Name, age, location?
Nick Robinson, 30, Oakland, CA and Reykjavík/Grímsnes, Iceland.
An activist or thinker from the past which gives you inspiration?
While I’m influenced by many past charismatic activists and genius thinkers/artists who have gained notoriety for their struggles or works (Emma Goldman, Noam Chomsky, Angela Davis, Ursula K. Le Guin, George Orwell, Margaret Atwood come to mind) it’s of course the many individuals and movements who put their bodies and lives on the line for social and environmental justice under extremely oppressive circumstances that really drive history and in whom I’ve always found motivation. I’m especially inspired by slave rebellions and the abolitionist movement in America, the Warsaw ghetto uprising, the American and European anti-nuclear movement in the 80s, immigrant and farmworker rights movements in the U.S. and current environmental and climate justice movements around the world.
Is there anything from recent news or popular discourse that has made you think especially strongly about the need for radical social change?
Well, everything really. I guess that’s the conclusion that so many people in my generation have come to is that seemingly everything needs to change. In that context only a few options come up: turn to nihilism and relish irony? Or, demand everything. What’s on my mind lately?
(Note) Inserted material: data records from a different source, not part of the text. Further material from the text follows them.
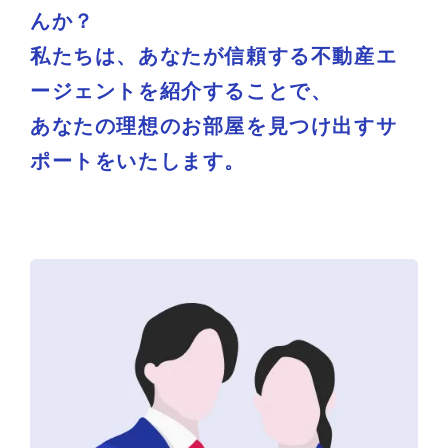
んか？
私たちは、あなたが信頼する不動産エ
ージェントを紹介することで、
あなたの理想のお部屋を見つけ出すサ
ポートをいたします。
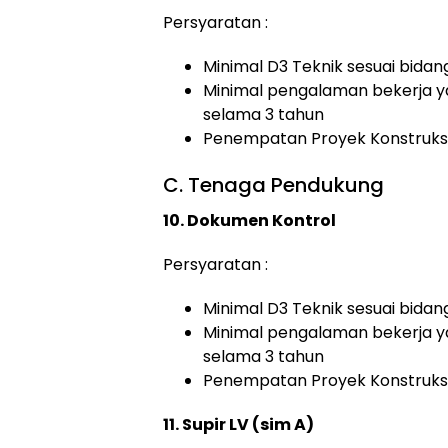
Persyaratan :
Minimal D3 Teknik sesuai bidan
Minimal pengalaman bekerja y
selama 3 tahun
Penempatan Proyek Konstruksi
C. Tenaga Pendukung
10. Dokumen Kontrol
Persyaratan :
Minimal D3 Teknik sesuai bidan
Minimal pengalaman bekerja y
selama 3 tahun
Penempatan Proyek Konstruksi
11. Supir LV (sim A)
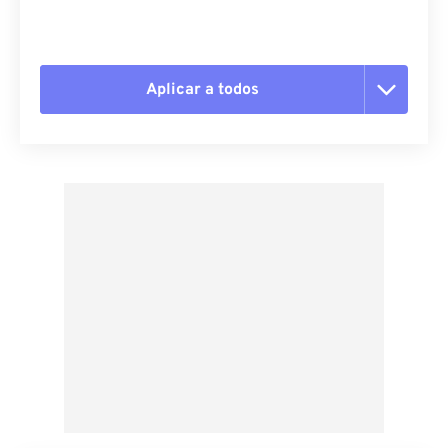
Aplicar a todos
Redefinir todas as opções
Aplicar a partir da predefinição
Salvar como predefinição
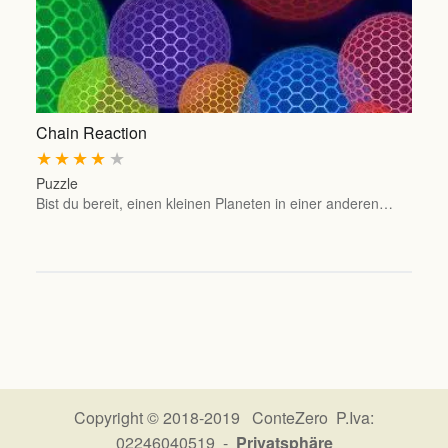
Chain Reaction
★
★
★
★
★
Puzzle
Bist du bereit, einen kleinen Planeten in einer anderen…
Copyright © 2018-2019 ConteZero P.Iva:
02246040519 -
Privatsphäre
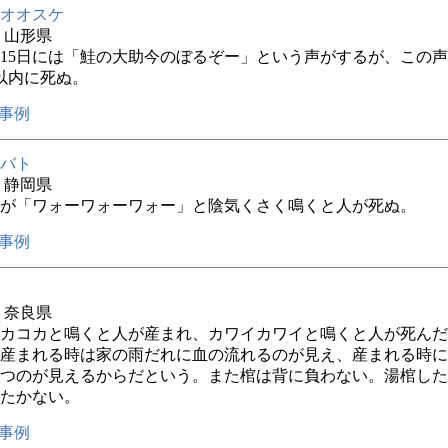
オオスケ
年 山形県
の15日には「鮭の大助今のぼるぞー」という声がするが、この
以内に死ぬ。
事例
バト
年 静岡県
が「ワォーワォーワォー」と陰気くさく鳴くと人が死ぬ。
事例
年 奈良県
カコカと鳴くと人が産まれ、カワイカワイと鳴くと人が死んだ
産まれる時は家の雨だれに血の流れるのが見え、産まれる時に
つのが見えるからだという。また棺は背に負わない。湯棺した
たかない。
事例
White people in the United States need to stop killing people of color and stop getting away with it. Police need to be demilitarized and held accountable for constant instances of violence and torture of their fellow citizens. Trayvon Martin and Oscar Grant and the many more nameless deserve justice for their slayings. Free Bradley Manning. Free all whistleblowers and shut down the surveillance state. Let the corporate banks collapse and erase odious debt. People need access to clean air and water, healthy food and care, dignity and living wages, and the right to free movement across borders and in their own cities. End apartheid and occupation in Palestine. Disarm the state, disarm the police, disarm ourselves. Destroy misogyny and stop men’s violence against women because it is destroying the lives of women and girls (and everyone). It goes on of course … kind of a big question.
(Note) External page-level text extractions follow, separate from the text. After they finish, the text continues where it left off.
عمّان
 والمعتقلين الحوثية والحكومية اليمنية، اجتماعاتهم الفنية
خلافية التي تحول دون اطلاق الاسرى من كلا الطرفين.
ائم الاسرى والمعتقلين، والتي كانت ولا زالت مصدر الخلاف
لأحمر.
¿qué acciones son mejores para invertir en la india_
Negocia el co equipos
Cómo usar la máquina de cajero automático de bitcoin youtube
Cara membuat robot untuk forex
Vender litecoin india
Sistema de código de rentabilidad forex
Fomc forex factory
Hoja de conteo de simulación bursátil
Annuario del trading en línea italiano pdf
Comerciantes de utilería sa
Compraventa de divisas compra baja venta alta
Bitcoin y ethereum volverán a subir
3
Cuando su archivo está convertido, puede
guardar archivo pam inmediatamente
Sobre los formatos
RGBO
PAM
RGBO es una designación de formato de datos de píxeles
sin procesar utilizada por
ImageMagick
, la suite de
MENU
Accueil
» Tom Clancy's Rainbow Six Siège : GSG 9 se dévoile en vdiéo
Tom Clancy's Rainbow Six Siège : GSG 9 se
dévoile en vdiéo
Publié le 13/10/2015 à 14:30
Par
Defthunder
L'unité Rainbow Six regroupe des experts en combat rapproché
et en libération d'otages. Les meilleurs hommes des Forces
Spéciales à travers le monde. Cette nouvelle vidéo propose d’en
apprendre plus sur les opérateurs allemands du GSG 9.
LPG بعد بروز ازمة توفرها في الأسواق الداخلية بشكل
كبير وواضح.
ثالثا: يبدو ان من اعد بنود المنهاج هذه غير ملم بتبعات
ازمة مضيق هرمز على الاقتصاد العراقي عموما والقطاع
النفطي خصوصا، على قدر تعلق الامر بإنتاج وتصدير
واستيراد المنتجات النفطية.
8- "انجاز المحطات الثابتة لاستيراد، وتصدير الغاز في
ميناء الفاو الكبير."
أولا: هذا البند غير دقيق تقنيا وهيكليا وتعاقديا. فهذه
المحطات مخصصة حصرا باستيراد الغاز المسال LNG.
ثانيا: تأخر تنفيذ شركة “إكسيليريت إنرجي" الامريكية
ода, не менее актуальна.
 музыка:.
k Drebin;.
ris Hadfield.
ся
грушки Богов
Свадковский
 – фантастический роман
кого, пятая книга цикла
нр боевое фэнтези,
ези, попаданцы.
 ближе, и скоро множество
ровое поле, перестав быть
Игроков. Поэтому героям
Question from Jamie McQuilkin: “In the UK, I’m friends with several small-scale organic farmers and with people from farming co-operatives, and they are all finding life extremely difficult, partially because of recent terrible harvests and partially because of unrealistically expectations from customers in terms of price, regularity and uniformity, that being a result of industrial food production. How is it possible to create stronger demand for sustainable agriculture without overthrowing the current system?”
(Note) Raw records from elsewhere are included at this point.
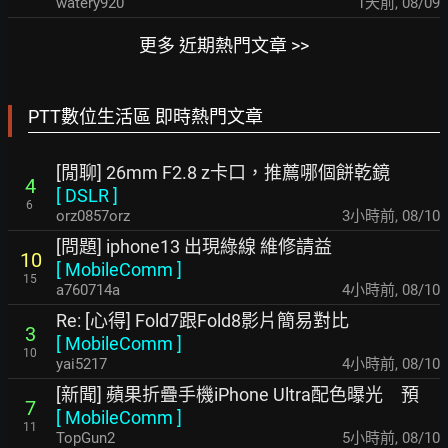
watery920
1天前
,
08/09
更多 近期熱門文章 >>
PTT數位生活區 即時熱門文章
[閒聊] 26mm F2.8 z卡口，推薦哪個餅乾鏡
4
[
DSLR
]
6
orz0857orz
3小時前
,
08/10
[問題] iphone13 出現綠線 維修請益
10
[
MobileComm
]
15
a760714a
4小時前
,
08/10
Re: [心得] Fold7跟Fold8影片簡易對比
3
[
MobileComm
]
10
yai5217
4小時前
,
08/10
[新聞] 蘋果折疊手機iPhone Ultra配色曝光 預
7
[
MobileComm
]
11
TopGun2
5小時前
,
08/10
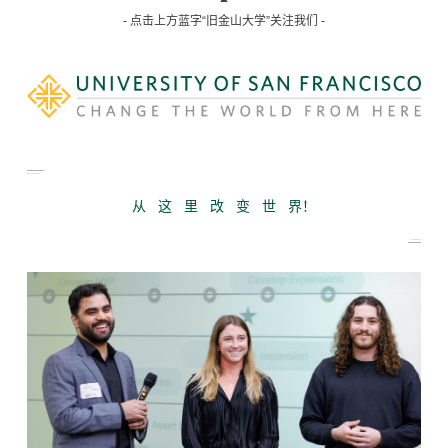
- 点击上方蓝字“旧金山大学”关注我们 -
从 这 里 改 变 世 界！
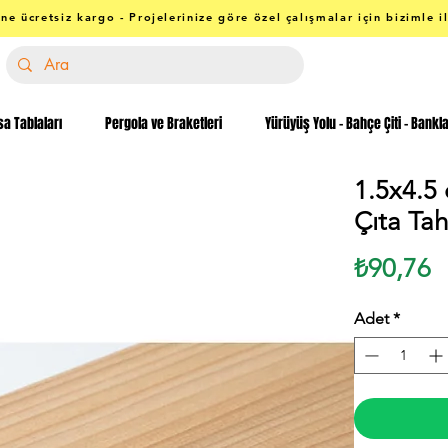
ne ücretsiz kargo - Projelerinize göre özel çalışmalar için bizimle i
a Tablaları
Pergola ve Braketleri
Yürüyüş Yolu - Bahçe Çiti - Bankl
1.5x4.5 
Çıta Tah
F
₺90,76
Adet
*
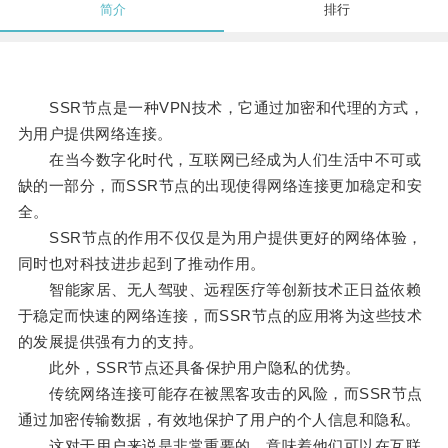
简介
排行
SSR节点是一种VPN技术，它通过加密和代理的方式，
为用户提供网络连接。
在当今数字化时代，互联网已经成为人们生活中不可或
缺的一部分，而SSR节点的出现使得网络连接更加稳定和安
全。
SSR节点的作用不仅仅是为用户提供更好的网络体验，
同时也对科技进步起到了推动作用。
智能家居、无人驾驶、远程医疗等创新技术正日益依赖
于稳定而快速的网络连接，而SSR节点的应用将为这些技术
的发展提供强有力的支持。
此外，SSR节点还具备保护用户隐私的优势。
传统网络连接可能存在被黑客攻击的风险，而SSR节点
通过加密传输数据，有效地保护了用户的个人信息和隐私。
这对于用户来说是非常重要的，意味着他们可以在互联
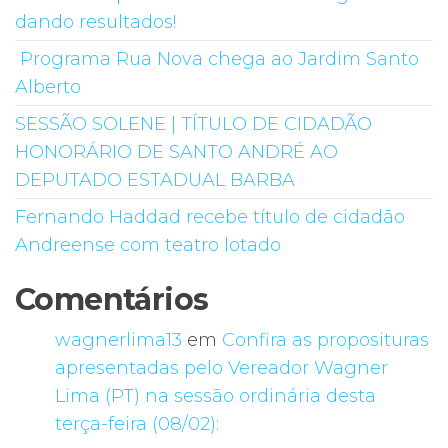
dando resultados!
Programa Rua Nova chega ao Jardim Santo
Alberto
SESSÃO SOLENE | TÍTULO DE CIDADÃO
HONORÁRIO DE SANTO ANDRÉ AO
DEPUTADO ESTADUAL BARBA
Fernando Haddad recebe título de cidadão
Andreense com teatro lotado
Comentários
wagnerlima13
em
Confira as proposituras
apresentadas pelo Vereador Wagner
Lima (PT) na sessão ordinária desta
terça-feira (08/02):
Well, I think the current system of corporate agribusiness dominated agriculture does need to be overthrown and I think we should, all of us, be organizing for that. But really the answer to this sort of proposed dichotomy is always that it isn’t one necessarily. If you build it they will come? Alongside active and targeted anti-GMO and anti-industrial agriculture activism, I think the answer here does lie in building a new food production and distribution infrastructure. Food has been largely divorced from community by the dominant agricultural products production and distribution regime.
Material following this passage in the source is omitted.